Friday, April 30, 2010

The anti-scepticism of Wittgenstein

Sentences like the one I commented in my last blog might give the impression that Wittgenstein is a sceptic. The quotation from On Certainty there seems to imply that we can doubt everything: each statement that might be true still has some aspects that might make it possible to doubt it. One might think that this is supported by one of the first aphorisms in this book, which I quote now from an edition that I have found on line: “From its seeming to me - or to everyone - to be so, it doesn't follow that it is so.” (aphorism 2; see, also for the next quotations) It implies the idea that everything that we might hold true might be different, not only in the sense that it has implications that may make it false (for instance that our statement about an object is only true as long as we look at it; see my last blog). It may also be possible that our statement is false if we look at it from another viewpoint, for instance from the viewpoint of another person. Everything might be different, so it seems, and this is basically the position of a sceptic.
This is not the position of Wittgenstein. It is true, much can be doubted, but already in the second sentence of aphorism 2, right after the quotation just given, Wittgenstein gives a hint that he doubts this endless doubt: “What we can ask is whether it can make sense to doubt it”. As Wittgenstein shows later in his On Certainty, in order to doubt we always need a frame of reference from which it is possible to doubt: “If you tried to doubt everything you would not get as far as doubting anything. The game of doubting itself presupposes certainty” (115). And here we get to Wittgenstein’s famous language games in the sense of regions of our language with their own rules and grammar, which make talking and discussion possible, anyhow. Even then one can ask: What justifies these languages games? However, there is no endless regress and in the end we simply have to act in order to survive (see my blog of March 3, 2008). And so Wittgenstein’s develops his anti-scepticism.
Basically, I agree with Wittgenstein. Nevertheless, if we look at the present research by Metzinger and Murphy and Brown, a certain degree of scepticism cannot be avoided. For is it not so that they have shown that the truths we hold are actually only representations in our head, which makes them individual truths in the end? The only way to try to avoid such a relativism with sceptical consequences is, I think, to look for as much agreement between as many people as possible about the truth of these individual truths, by a free, unlimited and unrestricted discussion as proposed by Habermas. What we arrive at then is not TRUTH but at least a maximum possible intersubjective consensus.
But however this may be, one thing is without doubt: My next blog will be published a bit later than usual.

Monday, April 26, 2010

The fluency of reality

Wittgenstein’s books consist of long series of aphorisms and when I took his Über Gewißheit (On Certainty) from my bookcase last Monday, my eye fell immediately on aphorism 215, which I had underlined: “Here we see that the idea of ‘correspondence to reality’ has no clear application” (my translation). It followed an aphorism in which Wittgenstein had said: “What will prevent me to suppose that this table, when nobody looks at it, either disappears or changes its colour or shape and that it turns back to its old state, now when somebody watches it again? …” (214; my translation)
For many readers of this blog these sentences may be obscure.
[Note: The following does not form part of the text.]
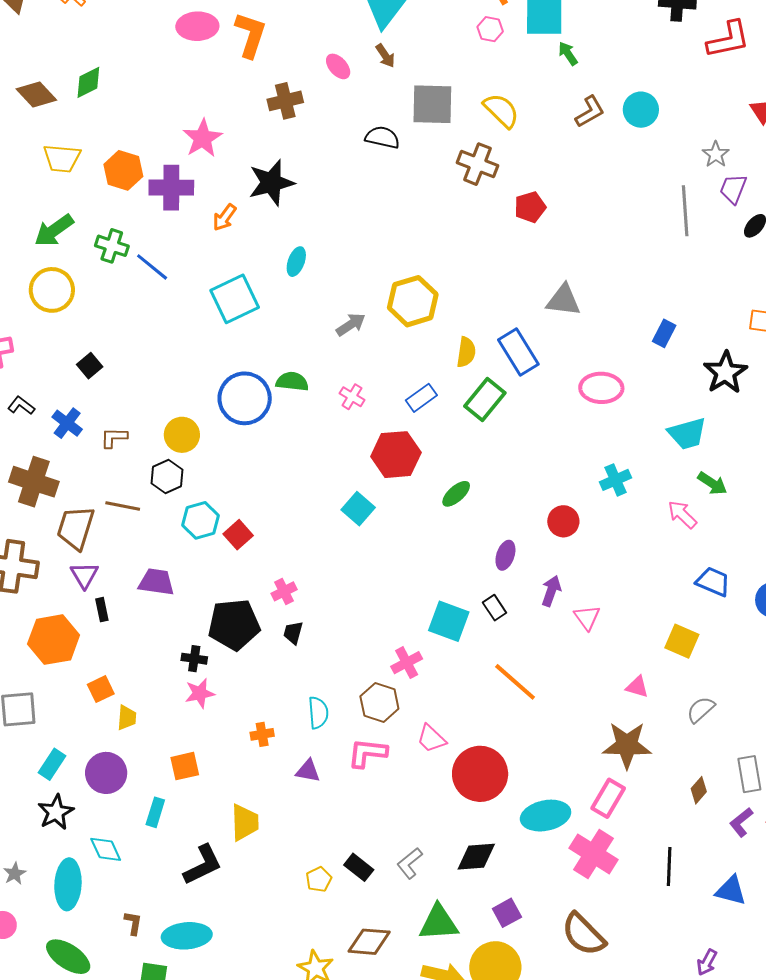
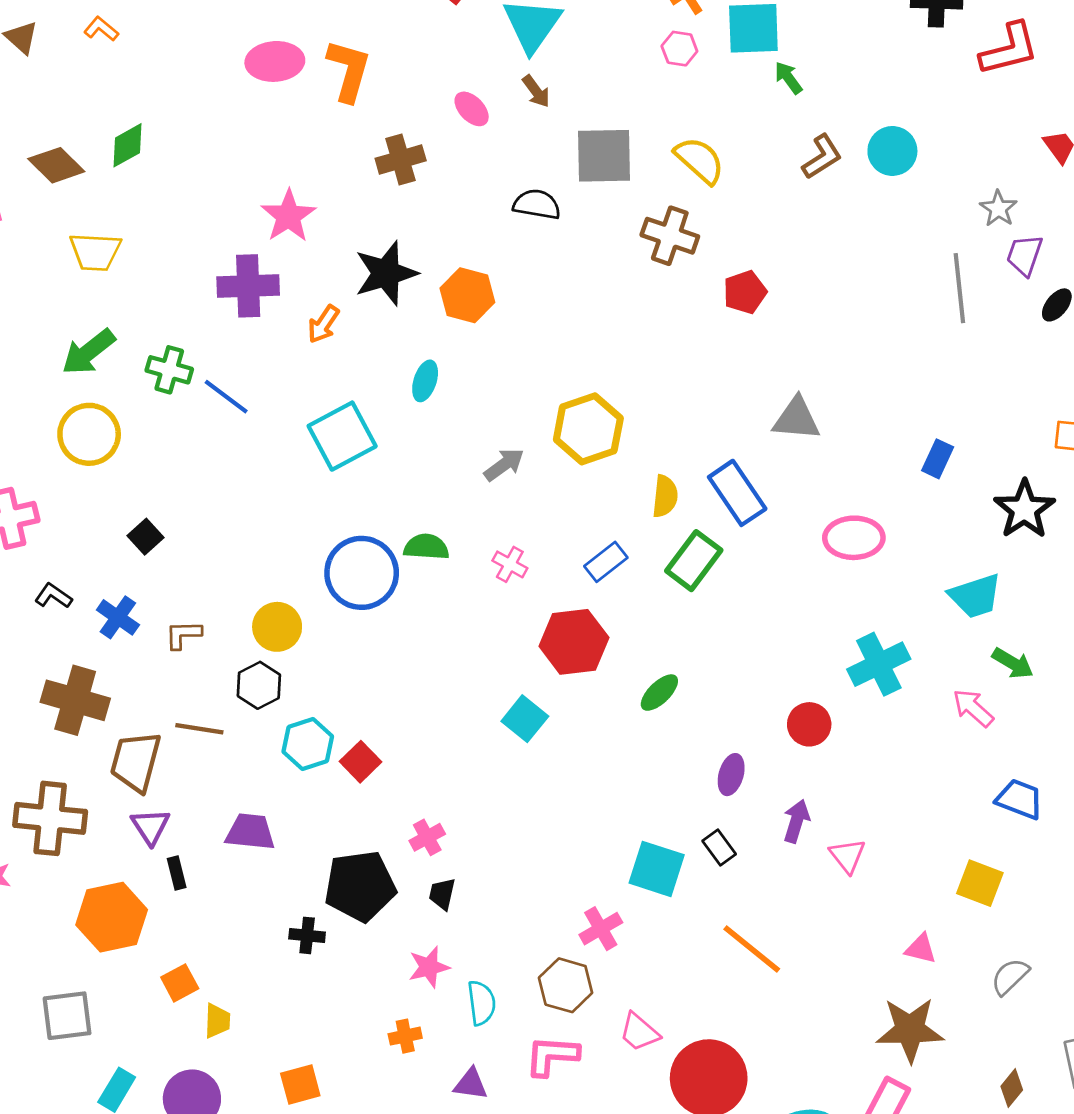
orange hexagon: (123, 170) -> (467, 295), moved
cyan cross: (616, 480) -> (879, 664), size x1.4
pink star: (200, 693) -> (429, 967), moved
For me they aren’t. Immediately they made me think of a reaction to my blog “The bucket of our mind” (April 5, 2010) and of the so-called correspondence theory of truth. There are several theories in philosophy that formulate what “truth” is and this theory is the one accepted by most philosophers. However, I do not.
This theory looks so simple. On a winter day I sit in my study and I am thinking about snow. “Snow is white”, I think. I look out of my window into the garden and see that the snow there is white, indeed. So, it seems that my little theory about the colour of snow has been confirmed, for there is a correspondence between what I thought and what I see in the garden: That snow is white. However, already as a student I wasn’t convinced, and from my blogs it must be clear that I am still not convinced. I explained here, for instance, that you can compare my eyes and brain with a photo camera and that it depends on the properties of the camera and everything that belongs to it what we see: the lens, the film, the way the film is developed, or today the software in your camera, and so on. In other words: what we see is not a reality as such but an interpretation of reality by the properties of the camera in our head. There is no one-to-one relation between what we think to see in our brain and what there is over there in the world around us. For the colour of snow in our garden this may be difficult to grasp, but when we try to classify a bird in our garden it can be quite difficult to know what we see: is it a marsh tit or a willow tit? Until not so long ago even ornithologists thought that it was one species. If we talk about things still to be discovered as in science, there simply can be no correspondence between what we think to see and what there is in the world: what we see in the world is partially dependent on how we have classified it or how we will classify it with our scientific theory that is still in development (compare the discussion whether Pluto is a planet or a dwarf planet). In short: there are no facts, there are only interpretations. For me, what exists is only the way I “see” it in my head.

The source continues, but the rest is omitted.